Predicting baseball results¶

(and settling the debate about who is the best team)¶

To quote my teammate Rich, baseball is a random sport. Over 162 games, an apparently strong team will have many bad days, while a team derided as a laughing stock may still win up to a third of their games. Yet, come October, we reliably see the best teams reach the post-season and have the chance to become World Series champions. How can we make sense of this? If we're playing in fantasy leagues, how can we decide which teams to choose our players from? And how do we decide who gets the bragging rights to being the best team when they don't play each other equally?

The answers lie in the data, and in probability and statistics. Sabermetrics - the discipline of data analysis in baseball - is a huge field covering all manner of questions and stories. This combines two of my obsessions: my lifelong love of mathematics (IRL I am a maths lecturer) and my more recent love affair with baseball.

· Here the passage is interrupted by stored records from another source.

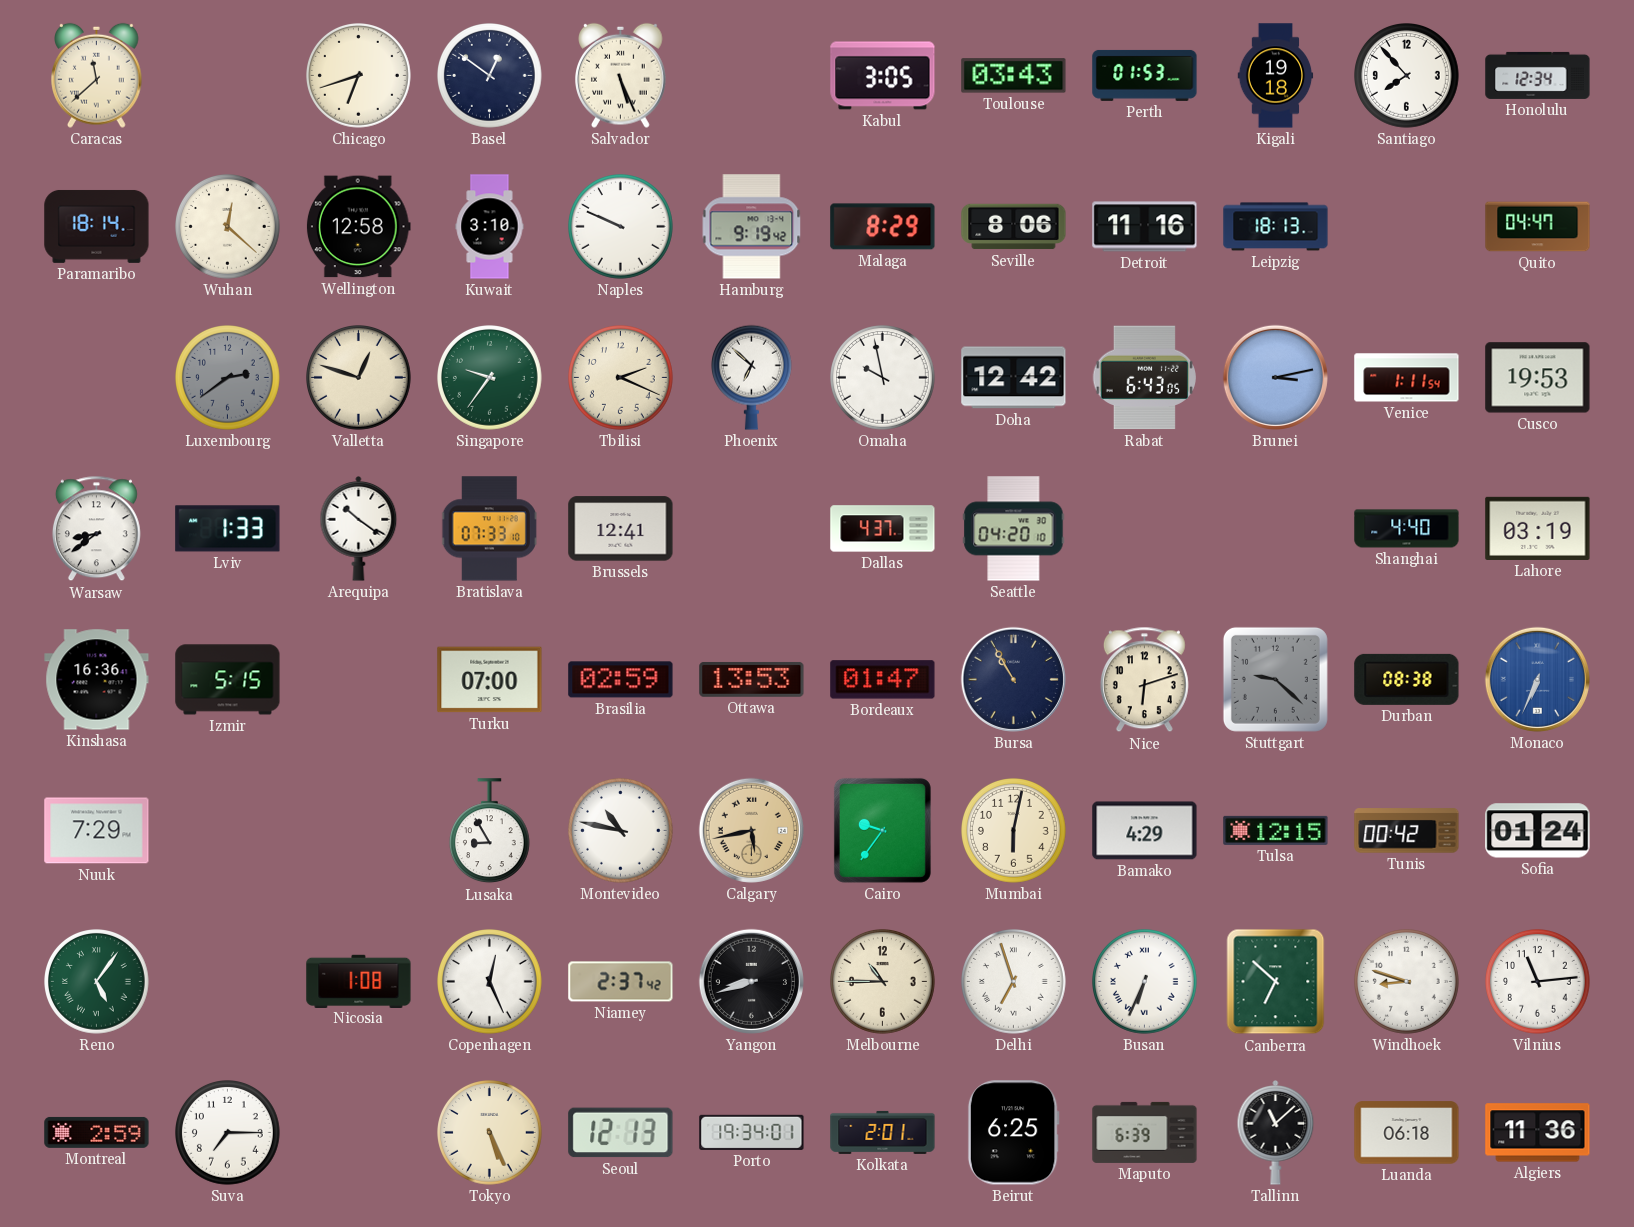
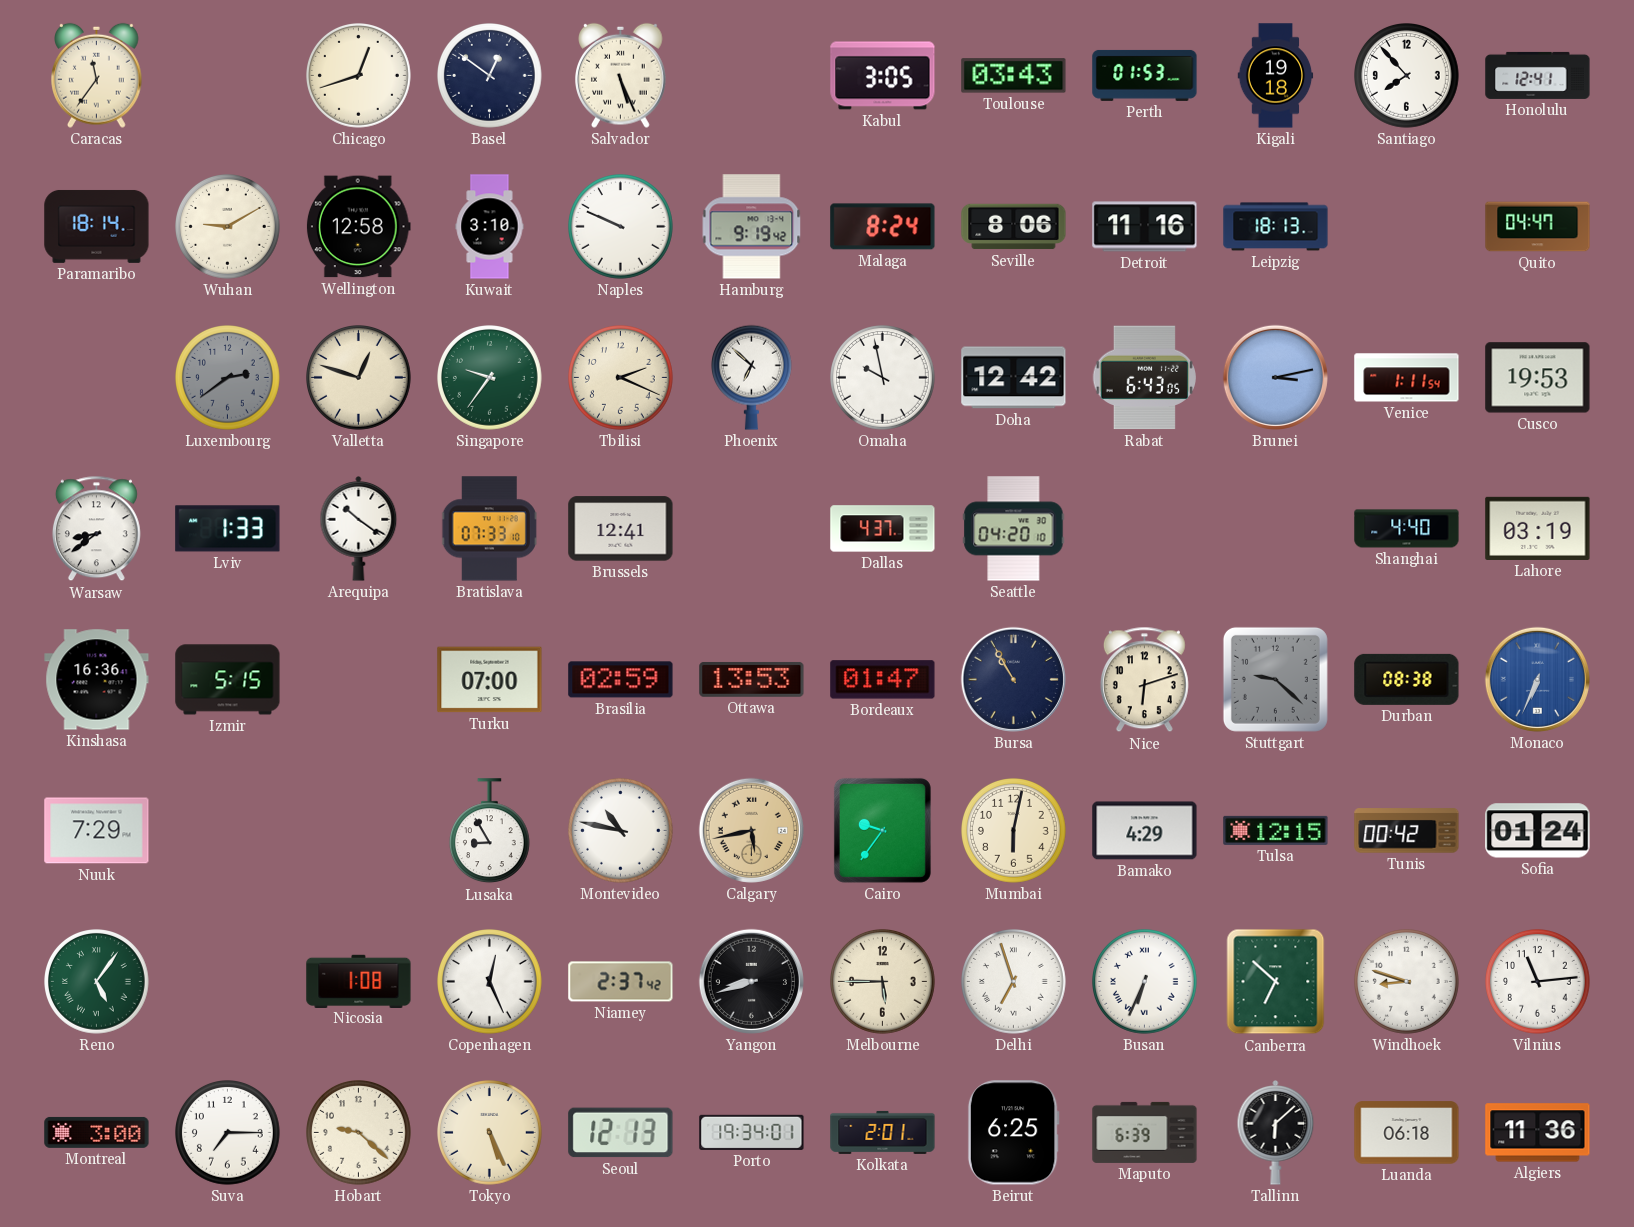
Caracas: 11:38 -> 11:36
Chicago: 6:42 -> 12:42
Honolulu: 12:34 -> 12:41
Wuhan: 12:22 -> 9:10
Malaga: 8:29 -> 8:24
Melbourne: 10:45 -> 5:45
Montreal: 2:59 -> 3:00
Hobart: none -> 9:22
Tallinn: 11:08 -> 6:08
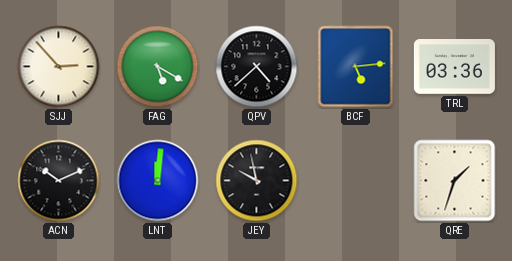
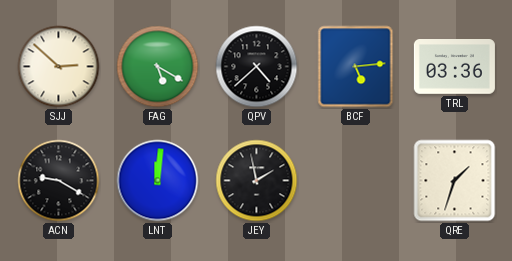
SJJ: 2:53 -> 2:52
ACN: 10:11 -> 9:20
JEY: 9:58 -> 1:58
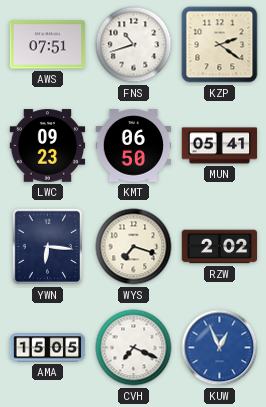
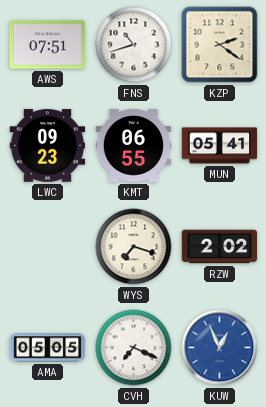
KMT: 06:50 -> 06:55
YWN: 6:16 -> none
AMA: 15:05 -> 05:05
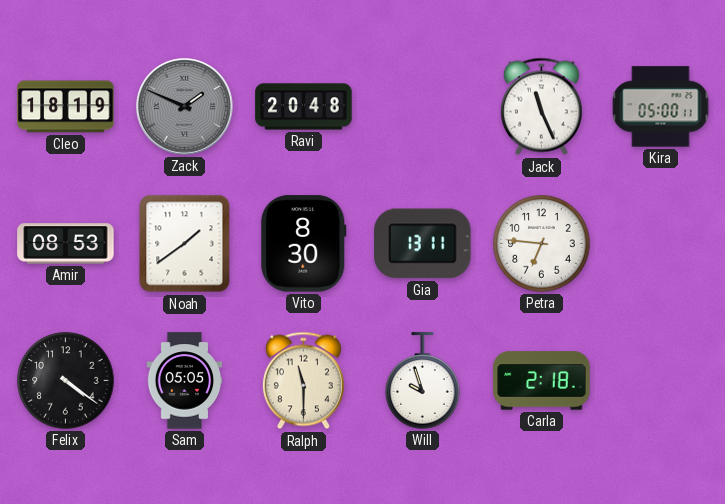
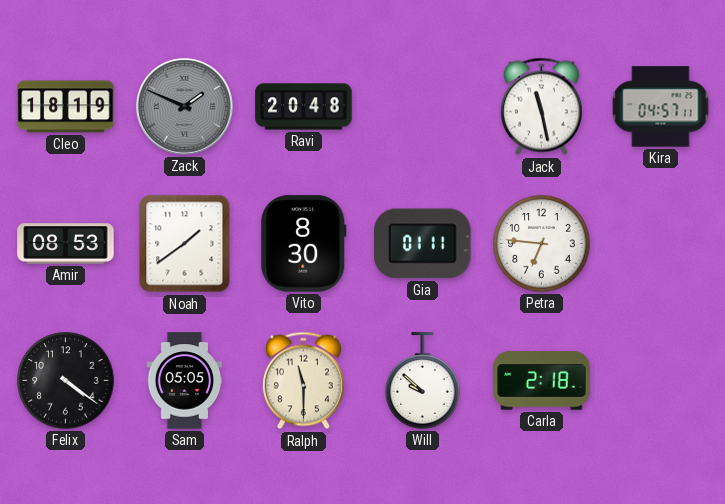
Jack: 11:26 -> 11:28
Kira: 05:00 -> 04:57
Gia: 13:11 -> 01:11
Will: 9:57 -> 9:52
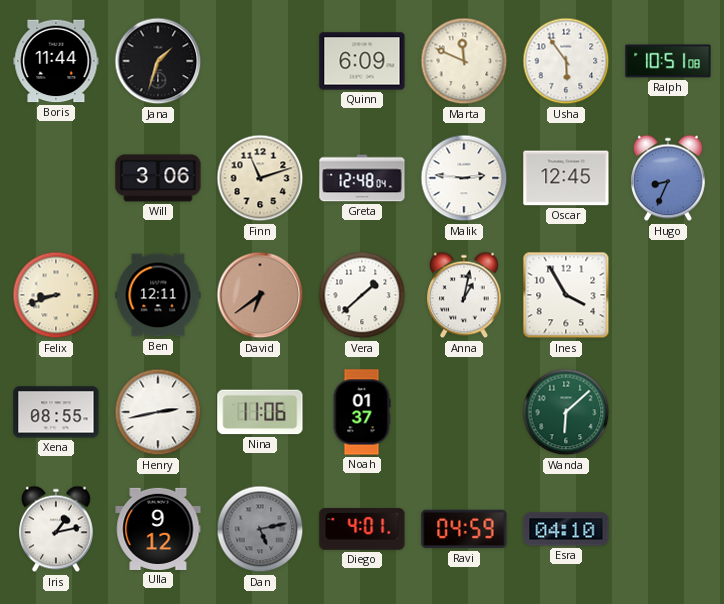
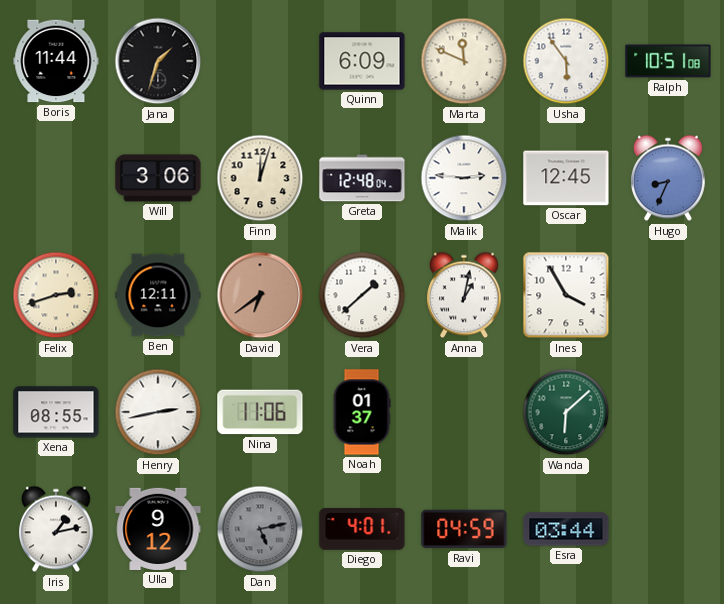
Finn: 11:12 -> 12:03
Felix: 8:42 -> 2:42
Esra: 04:10 -> 03:44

In these pages I'll cover some entry-level approaches for trying to predict baseball games and decide which teams really are the best. I'll focus on the 2023 MLB season here, though I have done a small amount of playing around with all this for the league that my own team, the Sheffield Grizzlies, play in.

A caveat

I am not actually a statistician, and this is not an area I actively work in. I am really an enthusiastic amateur who wants to understand how we can use some maths and stats to understand more about what is probably the greatest sport there is. There are many tutorials and explainers available on the internet, some of which I've used myself, and I'll try and link to them as I go along.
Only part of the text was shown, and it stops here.